### [Task]
A copy is needed of each line in the records that has the word "gris".

### [Supplied entries]
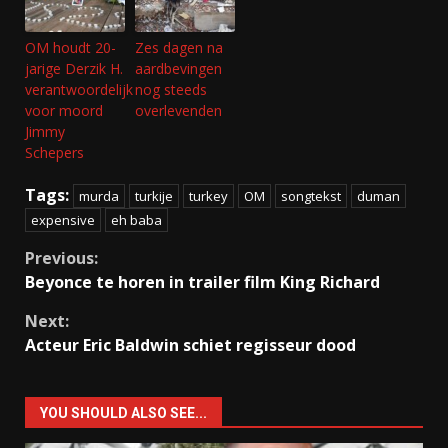
OM houdt 20-
Zes dagen na
jarige Derzik H.
aardbevingen
verantwoordelijk
nog steeds
voor moord
overlevenden
Jimmy
Schepers
Tags:
murda
turkije
turkey
OM
songtekst
duman
expensive
eh baba
Continue
Previous:
Beyonce te horen in trailer film King Richard
Reading
Next:
Acteur Eric Baldwin schiet regisseur dood
YOU SHOULD ALSO SEE...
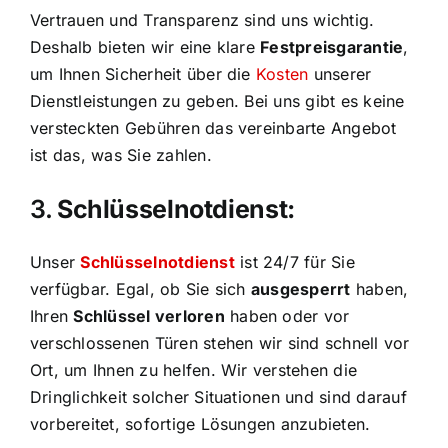
Vertrauen und Transparenz sind uns wichtig.
Deshalb bieten wir eine klare
Festpreisgarantie
,
um Ihnen Sicherheit über die
Kosten
unserer
Dienstleistungen zu geben. Bei uns gibt es keine
versteckten Gebühren das vereinbarte Angebot
ist das, was Sie zahlen.
3.
Schlüsselnotdienst:
Unser
Schlüsselnotdienst
ist 24/7 für Sie
verfügbar. Egal, ob Sie sich
ausgesperrt
haben,
Ihren
Schlüssel verloren
haben oder vor
verschlossenen Türen stehen wir sind schnell vor
Ort, um Ihnen zu helfen. Wir verstehen die
Dringlichkeit solcher Situationen und sind darauf
vorbereitet, sofortige Lösungen anzubieten.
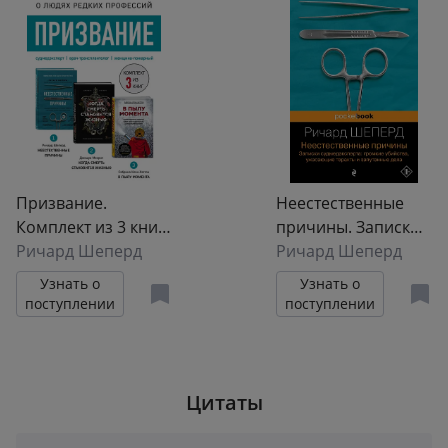
причины» и «Когда
собаки не лают»
Призвание.
Неестественные
Комплект из 3 книг:
причины. Записки
Неестественные
Ричард Шеперд
судмедэксперта:
Ричард Шеперд
причины, В пылу
громкие убийства,
Узнать о
Узнать о
момента, Когда
ужасающие
поступлении
поступлении
смерть становится
теракты и
жизнью
запутанные дела
Цитаты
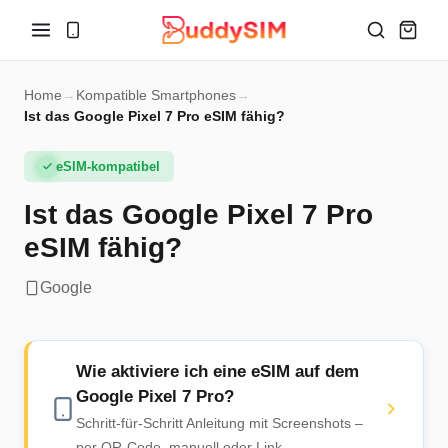
Home
→
Kompatible Smartphones
→
Ist das Google Pixel 7 Pro eSIM fähig?
eSIM-kompatibel
Ist das Google Pixel 7 Pro
eSIM fähig?
Google
Wie aktiviere ich eine eSIM auf dem
Google Pixel 7 Pro?
Schritt-für-Schritt Anleitung mit Screenshots –
per QR-Code, manuell oder Link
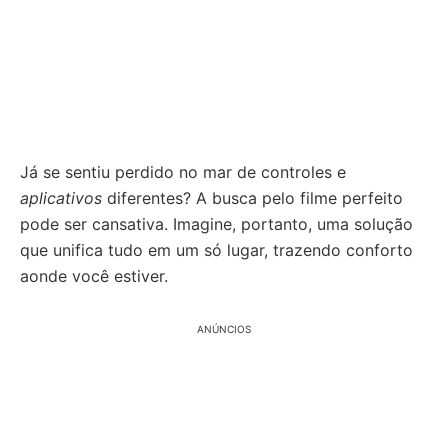
Já se sentiu perdido no mar de controles e
aplicativos
diferentes? A busca pelo filme perfeito
pode ser cansativa. Imagine, portanto, uma solução
que unifica tudo em um só lugar, trazendo conforto
aonde você estiver.
ANÚNCIOS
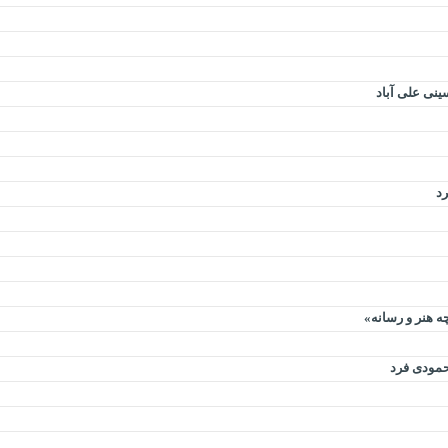
ینی علی آباد
رد
ه هنر و رسانه»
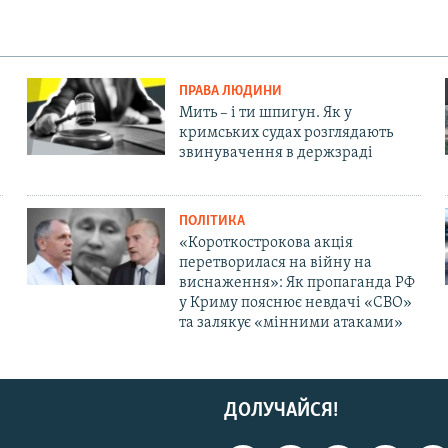
ПРАВА ЛЮДИНИ
Мить – і ти шпигун. Як у
кримських судах розглядають
звинувачення в держзраді
ПОЛІТИКА
«Короткострокова акція
перетворилася на війну на
виснаження»: Як пропаганда РФ
у Криму пояснює невдачі «СВО»
та залякує «мінними атаками»
ДОЛУЧАЙСЯ!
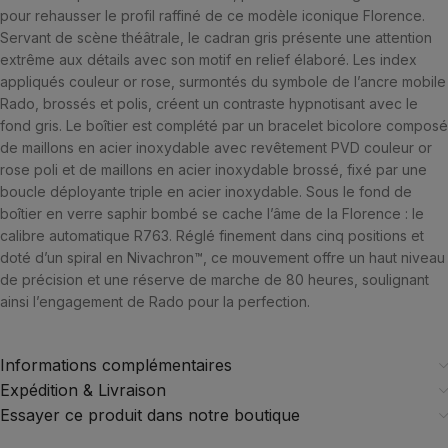
pour rehausser le profil raffiné de ce modèle iconique Florence.
Servant de scène théâtrale, le cadran gris présente une attention
extrême aux détails avec son motif en relief élaboré. Les index
appliqués couleur or rose, surmontés du symbole de l’ancre mobile
Rado, brossés et polis, créent un contraste hypnotisant avec le
fond gris. Le boîtier est complété par un bracelet bicolore composé
de maillons en acier inoxydable avec revêtement PVD couleur or
rose poli et de maillons en acier inoxydable brossé, fixé par une
boucle déployante triple en acier inoxydable. Sous le fond de
boîtier en verre saphir bombé se cache l’âme de la Florence : le
calibre automatique R763. Réglé finement dans cinq positions et
doté d’un spiral en Nivachron™, ce mouvement offre un haut niveau
de précision et une réserve de marche de 80 heures, soulignant
ainsi l’engagement de Rado pour la perfection.
Informations complémentaires
Expédition & Livraison
Essayer ce produit dans notre boutique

### [Response area]
Servant de scène théâtrale, le cadran gris présente une attention
fond gris. Le boîtier est complété par un bracelet bicolore composé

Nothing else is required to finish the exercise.